Click here to enlarge imageThe first step in destabilization of the anaerobic process begins with an increase of the VFA concentration in the bio-digester. Due to a high organic loading, failure of the heating or inhibition of the methanogenic – or methane-producing – bacteria (lack of nutrients or the presence of toxic compounds), VFA are more rapidly formed than degraded. While the concentration of VFA is increasing, the bicarbonate concentration will decrease and the CO2 concentration in the biogas will increase. If the biogas is used for energy recovery, an unstable gas production will result in a less efficient energy production.
As long as bicarbonate in the water buffers and protects the Bio-digester, organic molecules will be degraded. If no action is taken, however, the VFA concentration will continue to increase and, when all the bicarbonate is consumed, the pH of the bio-digester will drop very fast.
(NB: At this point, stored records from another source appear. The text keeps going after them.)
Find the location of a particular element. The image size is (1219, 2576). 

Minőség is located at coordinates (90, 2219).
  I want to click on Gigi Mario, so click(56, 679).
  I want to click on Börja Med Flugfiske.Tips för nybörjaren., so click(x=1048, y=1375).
Such a drop in the pH will cause a destruction of the bacterial ecosystem and, finally, the methanogenic bacteria are killed. Recovery of the bio-digester can take several months.
Thus, it's clear that a stable process is very important. To avoid instability of the anaerobic process, a bio-digester should be controlled via measurements of VFA, which is one of the most sensitive parameters, in combination with measurements of bicarbonate, alkalinity and pH.
In industry, though, few laboratories are equipped for VFA measurements because the standard techniques like gas chromatography (GC) require specialized equipment, high investment, significant operating costs and highly trained personnel. Because of the complex sample preparation, GC analysis is time consuming. If the process needs to be monitored very frequently (every 15 minutes), in case the bio-digester is being restarted after a period of non-activity, it's almost impossible to do so with GC.